___ Available data ___

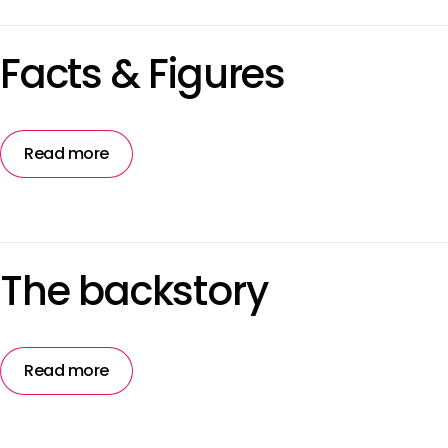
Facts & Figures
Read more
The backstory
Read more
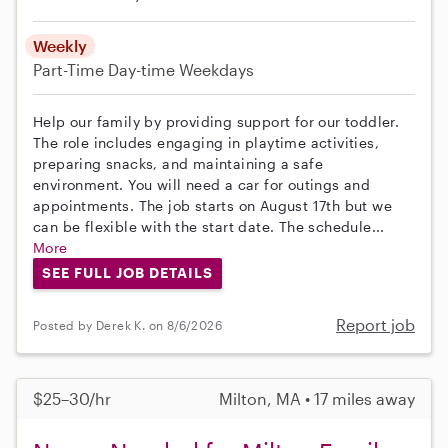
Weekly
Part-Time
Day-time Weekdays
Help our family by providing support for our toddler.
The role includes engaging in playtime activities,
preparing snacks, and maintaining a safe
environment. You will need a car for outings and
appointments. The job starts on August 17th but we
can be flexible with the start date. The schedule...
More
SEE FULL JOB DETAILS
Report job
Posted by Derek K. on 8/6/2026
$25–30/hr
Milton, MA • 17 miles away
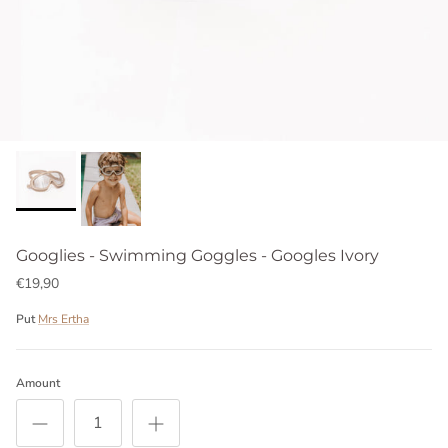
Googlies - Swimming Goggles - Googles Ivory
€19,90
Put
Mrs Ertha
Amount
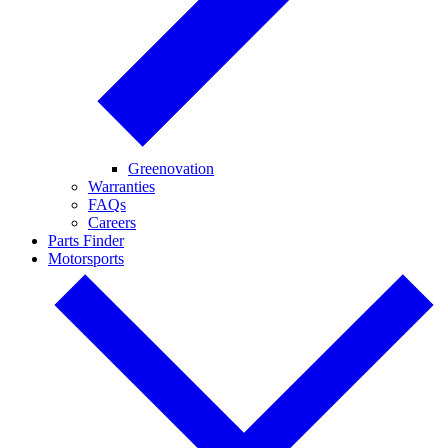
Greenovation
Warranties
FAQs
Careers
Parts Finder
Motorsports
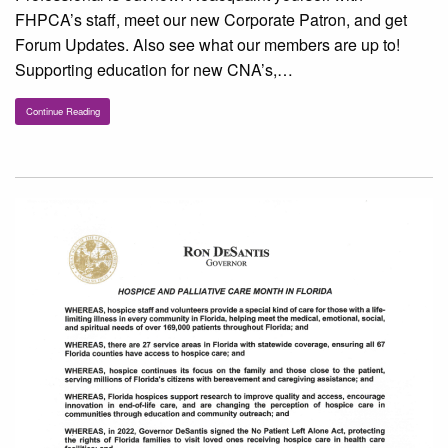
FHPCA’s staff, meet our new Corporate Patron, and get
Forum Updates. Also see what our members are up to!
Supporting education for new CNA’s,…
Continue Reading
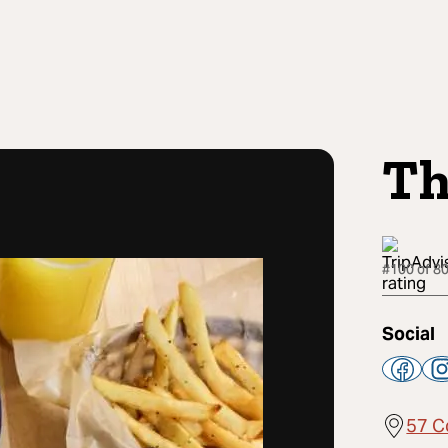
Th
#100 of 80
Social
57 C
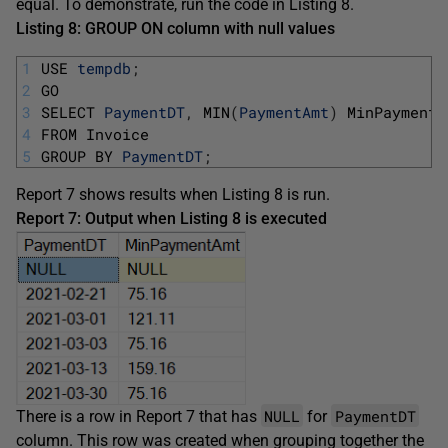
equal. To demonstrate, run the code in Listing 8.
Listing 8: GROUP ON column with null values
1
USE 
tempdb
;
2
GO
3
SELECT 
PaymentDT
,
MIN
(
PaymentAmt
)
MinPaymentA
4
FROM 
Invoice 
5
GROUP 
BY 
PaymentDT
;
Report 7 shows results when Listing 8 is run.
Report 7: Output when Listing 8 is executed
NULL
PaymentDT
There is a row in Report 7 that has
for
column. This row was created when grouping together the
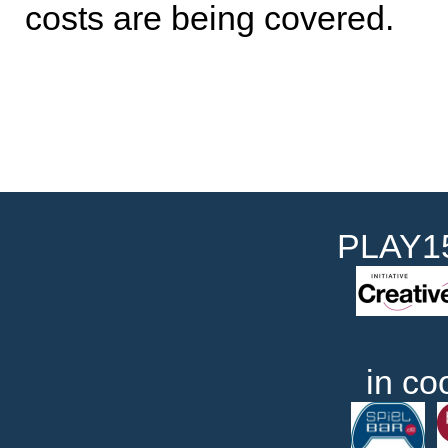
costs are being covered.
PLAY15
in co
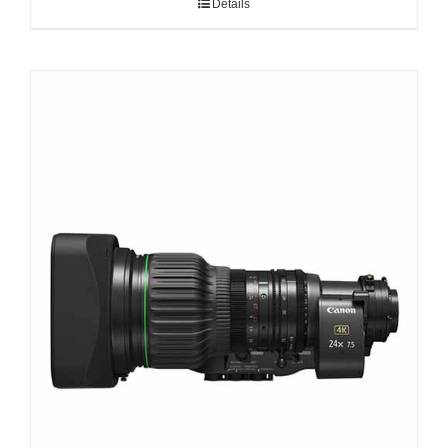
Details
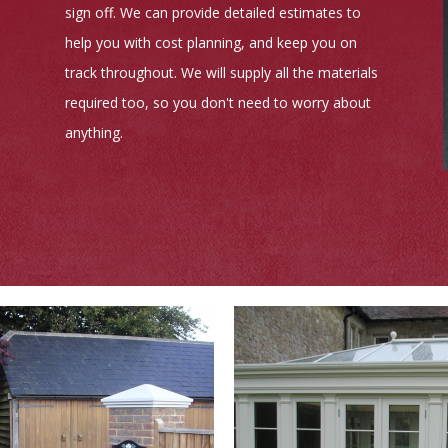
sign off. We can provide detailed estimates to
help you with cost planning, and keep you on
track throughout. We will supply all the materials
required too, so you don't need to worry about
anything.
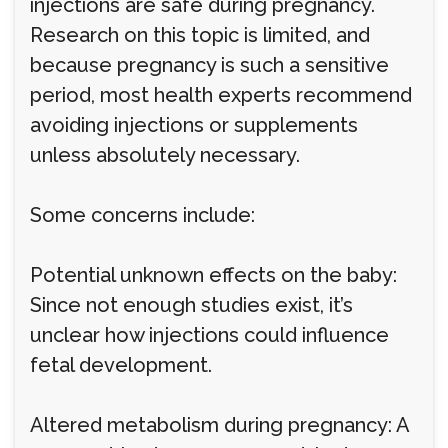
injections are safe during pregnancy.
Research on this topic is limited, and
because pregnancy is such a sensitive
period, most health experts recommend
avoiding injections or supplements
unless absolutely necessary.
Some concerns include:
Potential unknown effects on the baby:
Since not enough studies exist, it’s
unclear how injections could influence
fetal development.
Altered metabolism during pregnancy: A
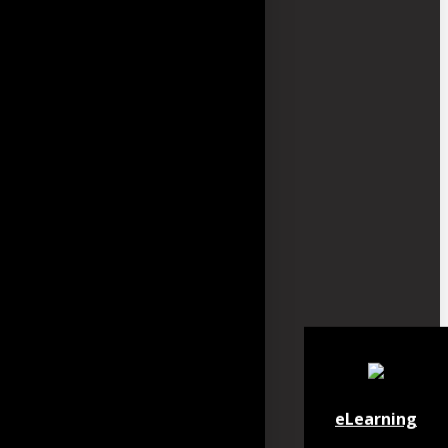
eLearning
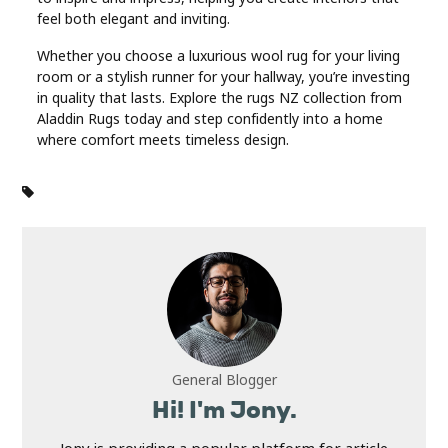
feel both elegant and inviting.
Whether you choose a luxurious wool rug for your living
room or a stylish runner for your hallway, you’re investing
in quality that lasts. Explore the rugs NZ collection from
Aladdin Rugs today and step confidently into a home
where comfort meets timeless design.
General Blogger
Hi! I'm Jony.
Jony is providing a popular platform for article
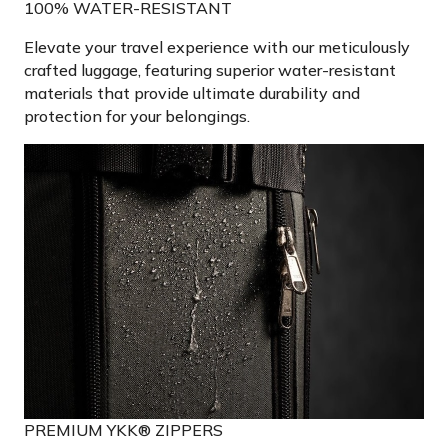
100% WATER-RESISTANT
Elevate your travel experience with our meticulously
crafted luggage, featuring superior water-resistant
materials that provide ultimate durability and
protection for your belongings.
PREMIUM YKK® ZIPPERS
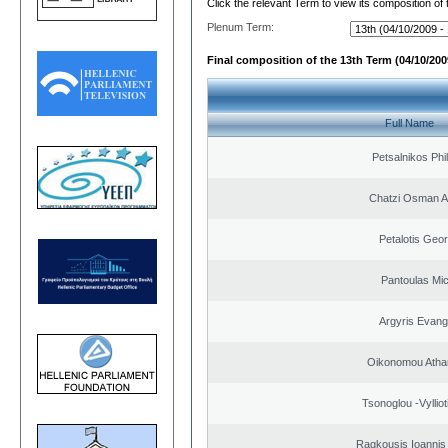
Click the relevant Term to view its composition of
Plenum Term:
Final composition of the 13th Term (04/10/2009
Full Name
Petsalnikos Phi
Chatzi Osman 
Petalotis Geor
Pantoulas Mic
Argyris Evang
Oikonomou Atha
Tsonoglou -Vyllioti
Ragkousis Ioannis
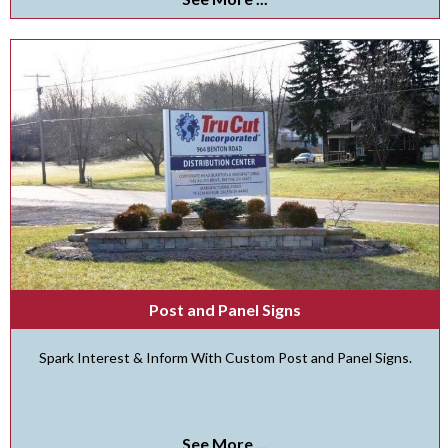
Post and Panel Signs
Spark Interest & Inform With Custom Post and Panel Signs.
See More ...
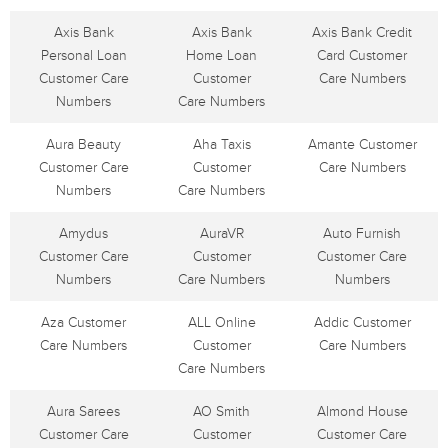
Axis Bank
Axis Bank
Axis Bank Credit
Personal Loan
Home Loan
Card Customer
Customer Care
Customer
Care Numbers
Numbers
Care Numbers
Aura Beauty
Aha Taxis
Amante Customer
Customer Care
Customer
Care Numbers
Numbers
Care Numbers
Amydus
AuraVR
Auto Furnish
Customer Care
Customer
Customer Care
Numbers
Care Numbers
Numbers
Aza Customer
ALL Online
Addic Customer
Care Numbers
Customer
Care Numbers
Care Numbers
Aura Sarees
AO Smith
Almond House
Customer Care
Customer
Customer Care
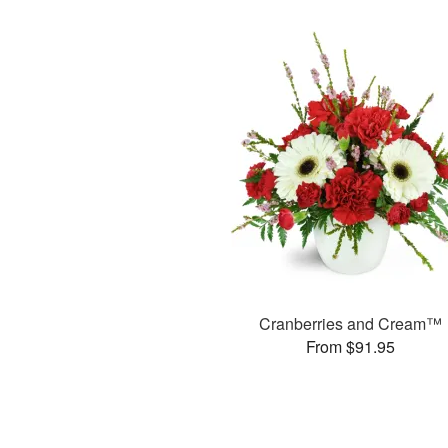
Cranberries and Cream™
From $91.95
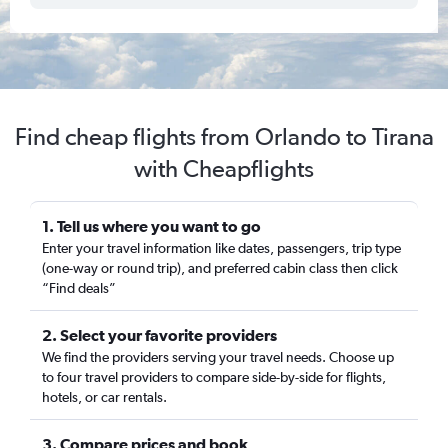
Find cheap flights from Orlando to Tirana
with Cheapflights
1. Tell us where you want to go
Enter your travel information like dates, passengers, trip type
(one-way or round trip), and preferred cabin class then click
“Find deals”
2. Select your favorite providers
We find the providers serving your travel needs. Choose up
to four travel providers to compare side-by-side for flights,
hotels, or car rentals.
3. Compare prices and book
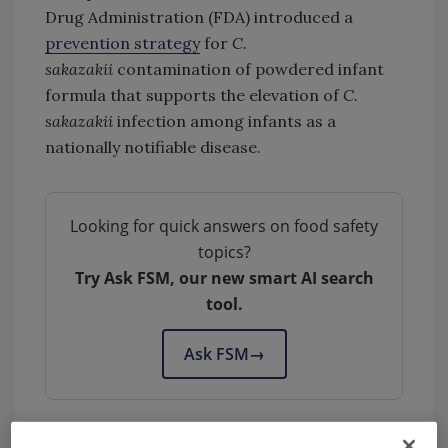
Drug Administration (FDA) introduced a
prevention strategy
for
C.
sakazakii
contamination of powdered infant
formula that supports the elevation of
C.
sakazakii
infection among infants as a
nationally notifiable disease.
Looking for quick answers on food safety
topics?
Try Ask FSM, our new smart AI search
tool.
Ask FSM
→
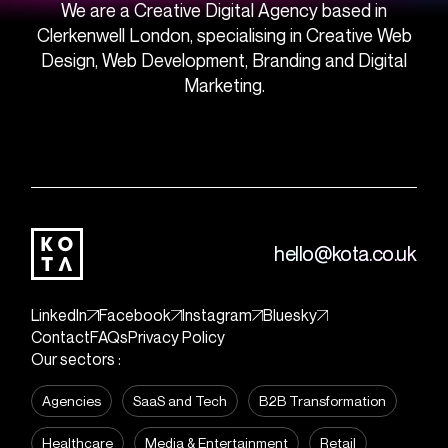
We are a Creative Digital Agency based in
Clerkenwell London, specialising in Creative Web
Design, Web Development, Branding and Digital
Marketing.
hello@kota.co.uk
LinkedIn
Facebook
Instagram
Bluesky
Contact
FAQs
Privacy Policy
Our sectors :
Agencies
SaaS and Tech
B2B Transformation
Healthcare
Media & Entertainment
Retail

___

→ **Directions**:
If an entry above holds a picture, leave that picture out and print the rest exactly.

→ **Exercise solution**:
Facts & Figures
Read more
The backstory
Read more
Weekly
Part-Time
Day-time Weekdays
Help our family by providing support for our toddler.
The role includes engaging in playtime activities,
preparing snacks, and maintaining a safe
environment. You will need a car for outings and
appointments. The job starts on August 17th but we
can be flexible with the start date. The schedule...
More
SEE FULL JOB DETAILS
Report job
Posted by Derek K. on 8/6/2026
$25–30/hr
Milton, MA • 17 miles away
Googlies - Swimming Goggles - Googles Ivory
€19,90
Put
Mrs Ertha
Amount
Greenovation
Warranties
FAQs
Careers
Parts Finder
Motorsports
FHPCA’s staff, meet our new Corporate Patron, and get
Forum Updates. Also see what our members are up to!
Supporting education for new CNA’s,…
Continue Reading
Th
#100 of 80
Social
57 C
equal. To demonstrate, run the code in Listing 8.
Listing 8: GROUP ON column with null values
1
USE 
tempdb
;
2
GO
3
SELECT 
PaymentDT
,
MIN
(
PaymentAmt
)
MinPaymentA
4
FROM 
Invoice 
5
GROUP 
BY 
PaymentDT
;
Report 7 shows results when Listing 8 is run.
Report 7: Output when Listing 8 is executed
NULL
PaymentDT
There is a row in Report 7 that has
for
column. This row was created when grouping together the
costs are being covered.
PLAY15
in co
Details
sign off. We can provide detailed estimates to
help you with cost planning, and keep you on
track throughout. We will supply all the materials
required too, so you don't need to worry about
anything.
injections are safe during pregnancy.
Research on this topic is limited, and
because pregnancy is such a sensitive
period, most health experts recommend
avoiding injections or supplements
unless absolutely necessary.
Some concerns include:
Potential unknown effects on the baby:
Since not enough studies exist, it’s
unclear how injections could influence
fetal development.
Altered metabolism during pregnancy: A
eLearning
feel both elegant and inviting.
Whether you choose a luxurious wool rug for your living
room or a stylish runner for your hallway, you’re investing
in quality that lasts. Explore the rugs NZ collection from
Aladdin Rugs today and step confidently into a home
where comfort meets timeless design.
General Blogger
Hi! I'm Jony.
Jony is providing a popular platform for article
100% WATER-RESISTANT
Elevate your travel experience with our meticulously
crafted luggage, featuring superior water-resistant
materials that provide ultimate durability and
protection for your belongings.
PREMIUM YKK® ZIPPERS
Click the relevant Term to view its composition of
Plenum Term:
Final composition of the 13th Term (04/10/2009
Full Name
Petsalnikos Phi
Chatzi Osman 
Petalotis Geor
Pantoulas Mic
Argyris Evang
Oikonomou Atha
Tsonoglou -Vyllioti
Ragkousis Ioannis
Post and Panel Signs
Spark Interest & Inform With Custom Post and Panel Signs.
See More ...
Axis Bank
Axis Bank
Axis Bank Credit
Personal Loan
Home Loan
Card Customer
Customer Care
Customer
Care Numbers
Numbers
Care Numbers
Aura Beauty
Aha Taxis
Amante Customer
Customer Care
Customer
Care Numbers
Numbers
Care Numbers
Amydus
AuraVR
Auto Furnish
Customer Care
Customer
Customer Care
Numbers
Care Numbers
Numbers
Aza Customer
ALL Online
Addic Customer
Care Numbers
Customer
Care Numbers
Care Numbers
Aura Sarees
AO Smith
Almond House
Customer Care
Customer
Customer Care
Cranberries and Cream™
From $91.95
Find cheap flights from Orlando to Tirana
with Cheapflights
1. Tell us where you want to go
Enter your travel information like dates, passengers, trip type
(one-way or round trip), and preferred cabin class then click
“Find deals”
2. Select your favorite providers
We find the providers serving your travel needs. Choose up
to four travel providers to compare side-by-side for flights,
hotels, or car rentals.
3. Compare prices and book
Drug Administration (FDA) introduced a
prevention strategy
for
C.
sakazakii
contamination of powdered infant
formula that supports the elevation of
C.
sakazakii
infection among infants as a
nationally notifiable disease.
Looking for quick answers on food safety
topics?
Try Ask FSM, our new smart AI search
tool.
Ask FSM
→
We are a Creative Digital Agency based in
Clerkenwell London, specialising in Creative Web
Design, Web Development, Branding and Digital
Marketing.
hello@kota.co.uk
LinkedIn
Facebook
Instagram
Bluesky
Contact
FAQs
Privacy Policy
Our sectors :
Agencies
SaaS and Tech
B2B Transformation
Healthcare
Media & Entertainment
Retail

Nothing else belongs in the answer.